Given data |
####
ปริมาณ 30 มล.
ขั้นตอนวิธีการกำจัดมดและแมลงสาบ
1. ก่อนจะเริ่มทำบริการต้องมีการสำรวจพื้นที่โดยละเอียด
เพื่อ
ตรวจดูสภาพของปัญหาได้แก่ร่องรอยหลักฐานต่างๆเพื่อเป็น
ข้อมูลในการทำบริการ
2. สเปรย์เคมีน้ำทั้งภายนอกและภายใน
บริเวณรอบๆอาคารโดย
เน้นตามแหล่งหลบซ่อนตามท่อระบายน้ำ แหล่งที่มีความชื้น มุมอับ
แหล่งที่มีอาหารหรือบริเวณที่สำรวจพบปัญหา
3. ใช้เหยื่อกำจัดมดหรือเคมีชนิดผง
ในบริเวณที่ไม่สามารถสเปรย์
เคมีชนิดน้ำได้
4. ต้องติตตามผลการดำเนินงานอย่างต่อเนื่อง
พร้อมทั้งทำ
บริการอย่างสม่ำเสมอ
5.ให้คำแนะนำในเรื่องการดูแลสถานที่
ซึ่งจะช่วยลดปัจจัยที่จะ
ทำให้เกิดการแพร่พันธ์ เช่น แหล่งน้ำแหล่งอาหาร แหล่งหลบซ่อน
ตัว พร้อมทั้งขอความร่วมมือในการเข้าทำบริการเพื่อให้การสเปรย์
####
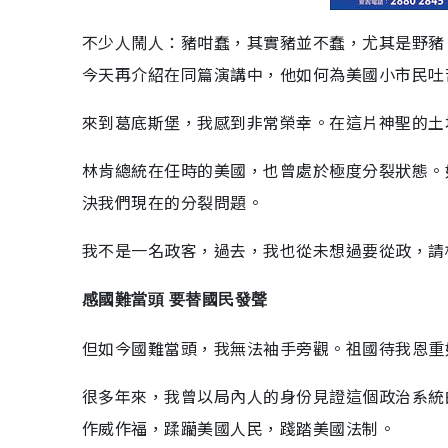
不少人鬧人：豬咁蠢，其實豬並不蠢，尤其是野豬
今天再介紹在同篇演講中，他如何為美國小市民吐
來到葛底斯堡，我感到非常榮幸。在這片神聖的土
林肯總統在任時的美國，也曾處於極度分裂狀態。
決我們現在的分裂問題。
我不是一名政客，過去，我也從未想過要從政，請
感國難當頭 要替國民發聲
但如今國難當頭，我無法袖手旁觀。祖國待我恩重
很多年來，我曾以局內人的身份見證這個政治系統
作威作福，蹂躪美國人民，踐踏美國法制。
####
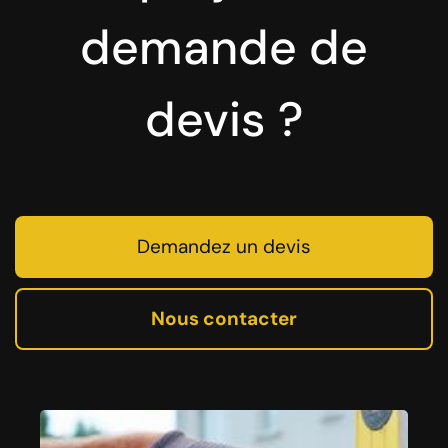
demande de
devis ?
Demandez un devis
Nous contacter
####
Exercise brief | In the records above, find the line with "決我們現在的分裂問題。"; write out exactly that line and each one after it, stopping after the line with "作威作福，蹂躪美國人民，踐踏美國法制。".

Answer for the task |
決我們現在的分裂問題。
我不是一名政客，過去，我也從未想過要從政，請
感國難當頭 要替國民發聲
但如今國難當頭，我無法袖手旁觀。祖國待我恩重
很多年來，我曾以局內人的身份見證這個政治系統
作威作福，蹂躪美國人民，踐踏美國法制。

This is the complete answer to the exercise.